Self-reported sleep relates to hippocampal atrophy across the adult lifespan: results from the Lifebrain consortium.

Sleep 2020 05;43(5)

Center for Lifespan Changes in Brain and Cognition, University of Oslo, Norway.

Objectives: Poor sleep is associated with multiple age-related neurodegenerative and neuropsychiatric conditions. The hippocampus plays a special role in sleep and sleep-dependent cognition, and accelerated hippocampal atrophy is typically seen with higher age. Hence, it is critical to establish how the relationship between sleep and hippocampal volume loss unfolds across the adult lifespan.
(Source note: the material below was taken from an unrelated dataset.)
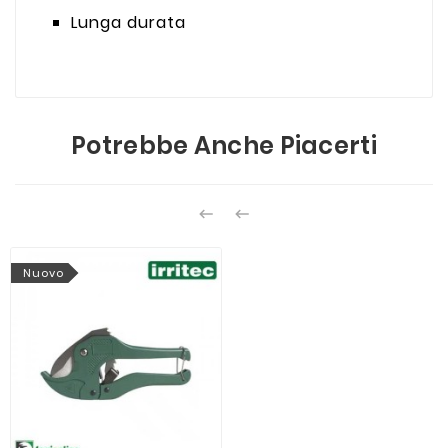
Lunga durata
Potrebbe Anche Piacerti


Nuovo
Methods: Self-reported sleep measures and MRI-derived hippocampal volumes were obtained from 3105 cognitively normal participants (18-90 years) from major European brain studies in the Lifebrain consortium. Hippocampal volume change was estimated from 5116 MRIs from 1299 participants for whom longitudinal MRIs were available, followed up to 11 years with a mean interval of 3.3 years. Cross-sectional analyses were repeated in a sample of 21,390 participants from the UK Biobank.
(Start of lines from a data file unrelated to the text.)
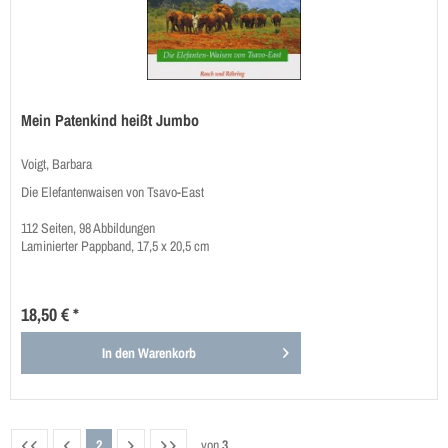
Mein Patenkind heißt Jumbo
Voigt, Barbara
Die Elefantenwaisen von Tsavo-East
112 Seiten, 98 Abbildungen
Laminierter Pappband, 17,5 x 20,5 cm
18,50 € *
In den
Warenkorb
2
von
3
Results: No cross-sectional sleep-hippocampal volume relationships were found. However, worse sleep quality, efficiency, problems, and daytime tiredness were related to greater hippocampal volume loss over time, with high scorers showing 0.22% greater annual loss than low scorers. The relationship between sleep and hippocampal atrophy did not vary across age. Simulations showed that the observed longitudinal effects were too small to be detected as age-interactions in the cross-sectional analyses.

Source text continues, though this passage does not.